→ **SOURCE DATA**:
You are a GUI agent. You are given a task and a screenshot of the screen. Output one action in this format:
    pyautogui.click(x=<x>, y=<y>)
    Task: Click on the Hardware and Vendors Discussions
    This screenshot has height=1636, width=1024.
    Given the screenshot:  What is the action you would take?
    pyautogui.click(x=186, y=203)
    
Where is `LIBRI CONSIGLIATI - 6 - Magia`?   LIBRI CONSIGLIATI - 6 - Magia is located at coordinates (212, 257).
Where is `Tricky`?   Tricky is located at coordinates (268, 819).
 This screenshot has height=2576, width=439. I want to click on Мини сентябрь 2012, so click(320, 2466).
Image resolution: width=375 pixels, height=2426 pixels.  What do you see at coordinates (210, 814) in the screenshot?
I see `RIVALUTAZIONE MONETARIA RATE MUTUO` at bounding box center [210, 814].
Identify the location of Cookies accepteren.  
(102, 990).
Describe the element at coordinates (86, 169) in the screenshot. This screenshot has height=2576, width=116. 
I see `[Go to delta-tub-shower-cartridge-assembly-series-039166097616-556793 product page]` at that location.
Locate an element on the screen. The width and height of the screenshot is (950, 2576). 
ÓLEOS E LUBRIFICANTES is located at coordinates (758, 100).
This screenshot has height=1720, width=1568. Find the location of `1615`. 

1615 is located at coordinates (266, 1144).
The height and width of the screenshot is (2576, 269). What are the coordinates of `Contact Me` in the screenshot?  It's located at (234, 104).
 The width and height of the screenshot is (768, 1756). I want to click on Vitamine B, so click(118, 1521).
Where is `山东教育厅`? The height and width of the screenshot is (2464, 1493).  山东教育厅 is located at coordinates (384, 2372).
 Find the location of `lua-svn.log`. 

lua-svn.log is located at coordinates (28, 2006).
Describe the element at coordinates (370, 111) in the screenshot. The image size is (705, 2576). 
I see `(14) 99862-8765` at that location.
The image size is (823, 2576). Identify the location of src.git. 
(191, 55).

→ **ASSIGNMENT**: Transcribe all of the entries without alteration.

→ **OUTPUT FOR THIS TASK**:
You are a GUI agent. You are given a task and a screenshot of the screen. Output one action in this format:
    pyautogui.click(x=<x>, y=<y>)
    Task: Click on the Hardware and Vendors Discussions
    This screenshot has height=1636, width=1024.
    Given the screenshot:  What is the action you would take?
    pyautogui.click(x=186, y=203)
    
Where is `LIBRI CONSIGLIATI - 6 - Magia`?   LIBRI CONSIGLIATI - 6 - Magia is located at coordinates (212, 257).
Where is `Tricky`?   Tricky is located at coordinates (268, 819).
 This screenshot has height=2576, width=439. I want to click on Мини сентябрь 2012, so click(320, 2466).
Image resolution: width=375 pixels, height=2426 pixels.  What do you see at coordinates (210, 814) in the screenshot?
I see `RIVALUTAZIONE MONETARIA RATE MUTUO` at bounding box center [210, 814].
Identify the location of Cookies accepteren.  
(102, 990).
Describe the element at coordinates (86, 169) in the screenshot. This screenshot has height=2576, width=116. 
I see `[Go to delta-tub-shower-cartridge-assembly-series-039166097616-556793 product page]` at that location.
Locate an element on the screen. The width and height of the screenshot is (950, 2576). 
ÓLEOS E LUBRIFICANTES is located at coordinates (758, 100).
This screenshot has height=1720, width=1568. Find the location of `1615`. 

1615 is located at coordinates (266, 1144).
The height and width of the screenshot is (2576, 269). What are the coordinates of `Contact Me` in the screenshot?  It's located at (234, 104).
 The width and height of the screenshot is (768, 1756). I want to click on Vitamine B, so click(118, 1521).
Where is `山东教育厅`? The height and width of the screenshot is (2464, 1493).  山东教育厅 is located at coordinates (384, 2372).
 Find the location of `lua-svn.log`. 

lua-svn.log is located at coordinates (28, 2006).
Describe the element at coordinates (370, 111) in the screenshot. The image size is (705, 2576). 
I see `(14) 99862-8765` at that location.
The image size is (823, 2576). Identify the location of src.git. 
(191, 55).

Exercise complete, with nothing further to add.